I'm finding that the "In Te, Domine speravi" fugue from Bruckner's Te Deum keeps getting in the way of thinking about the re-architecture.

And oh, the irony, that I don't have enough working memory to think about how to get more working memory for our app.

Meanwhile...

  • James Fallows shakes his head at a pair of New York Times headlines that tell exactly the opposite stories as the articles under them. Salon's Lucian K Truscott IV elaborates.
  • The Mary Sue does not hold back on dismissing retiring US Senator Kyrsten Sinema (?-AZ), a "useless corporate Senate shill who accomplished nothing." "The only thing Sinema accomplished was outing herself as a toxic narcissist who deceived her supporters to make herself wealthy."
  • Monica Hesse has a similar, but more restrained, take on Sinema: "The interesting thing actually wasn’t her clothes. The interesting thing was that we wanted her clothes to mean something."
  • Nicholas Kristof pounds his desk about how the bullshit anti-Woke school battles coming out of places like Florida distract from the real problem: Johnny can't read.
  • A Santa Fe, N.M., jury convicted Hannah Gutierrez Reed of involuntary manslaughter for putting a live round in a prop firearm on the set of the movie Rust in 2021.
  • Cornell professor Sara Bronin leads the effort to create a National Zoning Atlas, which hopes to show what places in the US have the most onerous housing restrictions.
  • Chicago's Museum of Science and Industry has launched a new exhibit on "the science of James Bond."

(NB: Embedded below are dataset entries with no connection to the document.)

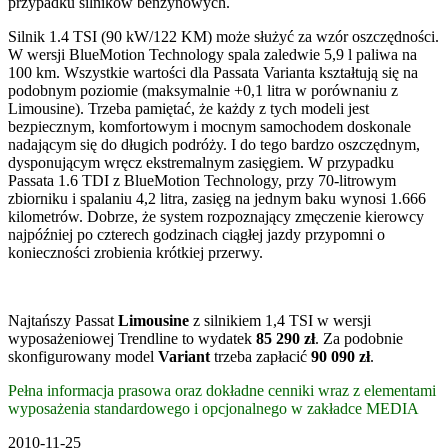
przypadku silników benzynowych.
Silnik 1.4 TSI (90 kW/122 KM) może służyć za wzór oszczędności.
W wersji BlueMotion Technology spala zaledwie 5,9 l paliwa na
100 km. Wszystkie wartości dla Passata Varianta kształtują się na
podobnym poziomie (maksymalnie +0,1 litra w porównaniu z
Limousine). Trzeba pamiętać, że każdy z tych modeli jest
bezpiecznym, komfortowym i mocnym samochodem doskonale
nadającym się do długich podróży. I do tego bardzo oszczędnym,
dysponującym wręcz ekstremalnym zasięgiem. W przypadku
Passata 1.6 TDI z BlueMotion Technology, przy 70-litrowym
zbiorniku i spalaniu 4,2 litra, zasięg na jednym baku wynosi 1.666
kilometrów. Dobrze, że system rozpoznający zmęczenie kierowcy
najpóźniej po czterech godzinach ciągłej jazdy przypomni o
konieczności zrobienia krótkiej przerwy.
Najtańszy Passat
Limousine
z silnikiem 1,4 TSI w wersji
wyposażeniowej Trendline to wydatek
85 290 zł
. Za podobnie
skonfigurowany model
Variant
trzeba zapłacić
90 090 zł
.
Pełna informacja prasowa oraz dokładne cenniki wraz z elementami
wyposażenia standardowego i opcjonalnego w zakładce MEDIA
2010-11-25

Finally, prosecutors agreed to dismiss (without prejudice, I believe, though the Post left out that detail) the criminal case revolving around Don Henley's handwritten notes outlining the Eagles album Hotel California when Henley's lawyers got caught withholding evidence from the defense team. In civil cases, this is bad, but in criminal cases it's much, much worse. Like, reversible error at best and dismissal with prejudice at worst. It appears that Henley himself blew up the case by changing his mind about waiving attorney-client privilege after his attorneys had already testified. Perhaps he thought he could score points against the defense that way, but like most victims of the Dunning-Krueger Effect, he didn't understand that "gotcha" moves are generally not allowed in US courts. We'll see if the prosecutors move for a new trial or just take the loss. (It looks like the latter.)